--- INPUT Enclosed Below ---

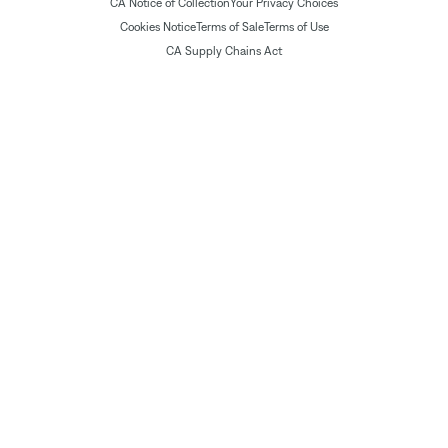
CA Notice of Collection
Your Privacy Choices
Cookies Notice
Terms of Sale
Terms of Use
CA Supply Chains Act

--- End of Enclosed INPUT ---
--- INPUT Enclosed Below ---

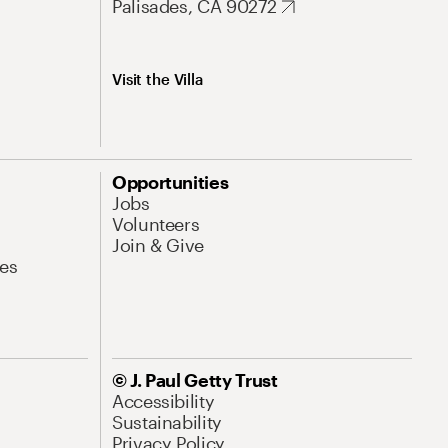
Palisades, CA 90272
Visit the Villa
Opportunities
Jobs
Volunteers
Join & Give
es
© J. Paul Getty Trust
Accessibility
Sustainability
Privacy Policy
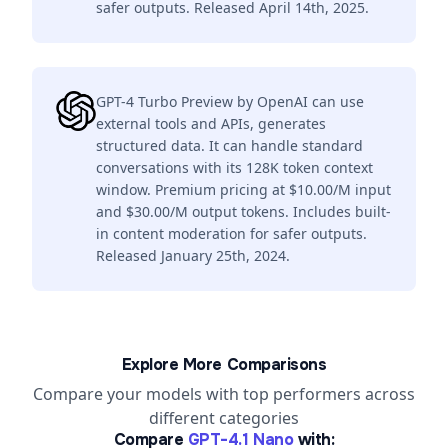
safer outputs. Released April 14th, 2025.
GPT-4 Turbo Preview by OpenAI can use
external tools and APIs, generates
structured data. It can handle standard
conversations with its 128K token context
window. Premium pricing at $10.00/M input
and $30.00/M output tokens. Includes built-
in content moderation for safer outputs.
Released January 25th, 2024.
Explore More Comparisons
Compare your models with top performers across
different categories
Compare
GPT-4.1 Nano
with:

--- End of Enclosed INPUT ---

Reproduce exactly the stretch of the material above that starts at the line with "Cookies Notice" and ends at the line with "CA Supply Chains Act", both included, and nothing else.

Cookies Notice
Terms of Sale
Terms of Use
CA Supply Chains Act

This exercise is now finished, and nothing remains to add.